AUGUSTA — A former Riverview Psychiatric Center patient is accused of stealing drugs and furnishing them to a fellow outpatient.

Each of the two men previously was found not criminally responsible for murdering a parent in separate cases. Both remain in the custody of the commissioner of the Department of Health and Human Services.

The alleged drug dealing involving Kristian McKay and William Bruce is outlined in Kennebec County Superior Court documents.

Riverview is the state forensic hospital that treats people with severe and persistent mental illness, including those charged with crimes and those found not criminally responsible for crimes because of mental illness.

So far, the allegation against McKay has cost him all of his privileges, including being allowed to live in a supervised Augusta apartment and having up to 12 hours unsupervised in the community a day and extensive time with his wife and children.

Maine Supreme Court Associate Justice Donald Alexander ordered that McKay remain in Riverview and that he “be tested randomly for illegal and unauthorized substances.” The judge also prohibited him from unsupervised, off-grounds activities.

Alexander issued the order last week in Kennebec County Superior Court following a court hearing Jan. 16. The order notes that McKay “has a long history of substance abuse, dating back to his early teens.”

The order came in response to the state’s motion to revoke McKay’s privileges just four months after McKay was granted up to 30 hours a week unsupervised in the community to work, volunteer or go to class. He also was authorized to own a car and drive it within 25 miles of his home.

McKay, 29, formerly of Standish, was found not criminally responsible for the March 2007 stabbing death of his father.

The state is charging McKay with stealing the prescription drugs Xanax, which is used to treat anxiety disorders, and Ritalin, which is used to treat attention deficit-hyperactivity disorder. The drugs allegedly belonged to his wife. McKay furnished them to Bruce, who in turn gave him “psilocybin” mushrooms, according to the prosecutor, Assistant Attorney General Laura Yustak Smith.

McKay gave the pills away without asking for money, according to a letter from Susan Fasulo, the mental health caseworker supervisor for the Riverview Outpatient Services Team responsible for supervising and treating McKay. The letter was sent to the court, to Smith and to the State Forensic Service, which evaluates people for the court.

It also said McKay reported that in mid-December he bought two nip-sized liquor bottles of Jagermeister and drank them in his apartment.

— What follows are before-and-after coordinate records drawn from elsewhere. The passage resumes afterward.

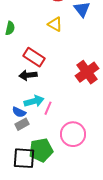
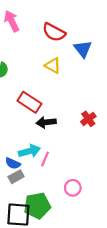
red cross: (87, 72) -> (88, 119), size x0.6
black arrow: (28, 75) -> (46, 122), moved
pink circle: (73, 134) -> (73, 188), size x0.6

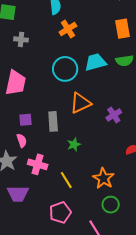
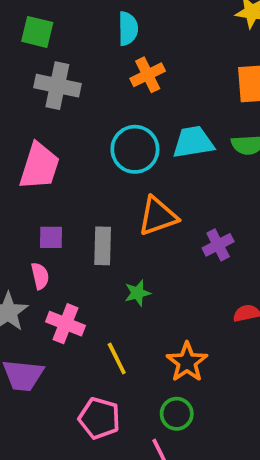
gray cross: (21, 39) -> (57, 86), size x1.6
green circle: (111, 205) -> (177, 414), moved
pink pentagon: (60, 212) -> (99, 418), turned 30

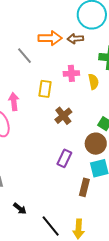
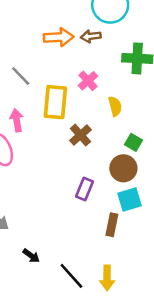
gray line: (24, 56) -> (21, 76), moved
pink cross: (71, 73) -> (88, 81), turned -35
yellow semicircle: (93, 82) -> (115, 106), moved
yellow rectangle: (45, 89) -> (55, 102), size x1.5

His most recent treatment release order prohibits him from having alcohol.

Smith cited the letter in her motion seeking revocation of McKay’s privileges and an order vacating modified release treatment plans.

It was unclear whether the attorney general’s office had requested a hearing in Bruce’s case.

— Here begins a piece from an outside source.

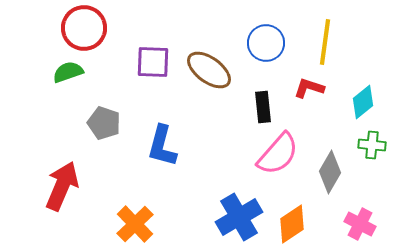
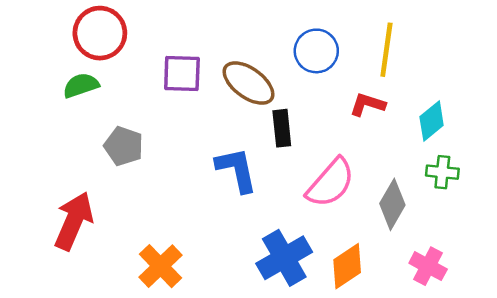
black rectangle: (263, 107) -> (282, 128), moved
blue L-shape: (162, 146) -> (237, 170), moved, turned 153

McKay was initially confined to his apartment and then hospitalized at Riverview on Jan. 13.

Citing the letter from Fasulo, Smith said McKay “admitted to several separate occasions of obtaining and using alcohol, prescription drugs and illegal drugs in December 2014.”

The letter says that in addition to supplying the prescription drugs to Bruce, who is not referred to by name, McKay “admitted obtaining marijuana from a different individual in the custody of the commissioner, and using it.”

In her motion to the court, Smith wrote: “The use of street drugs, particularly psychoactive substances, by forensic patients on psychiatric medications, particularly those mentally ill persons who committed the ultimate act of violence, warrants intensive evaluation by the hospital and review by the State Forensic Service and the court in order to ensure that changes in treatment be implemented to protect the safety of the (patient) and the community.”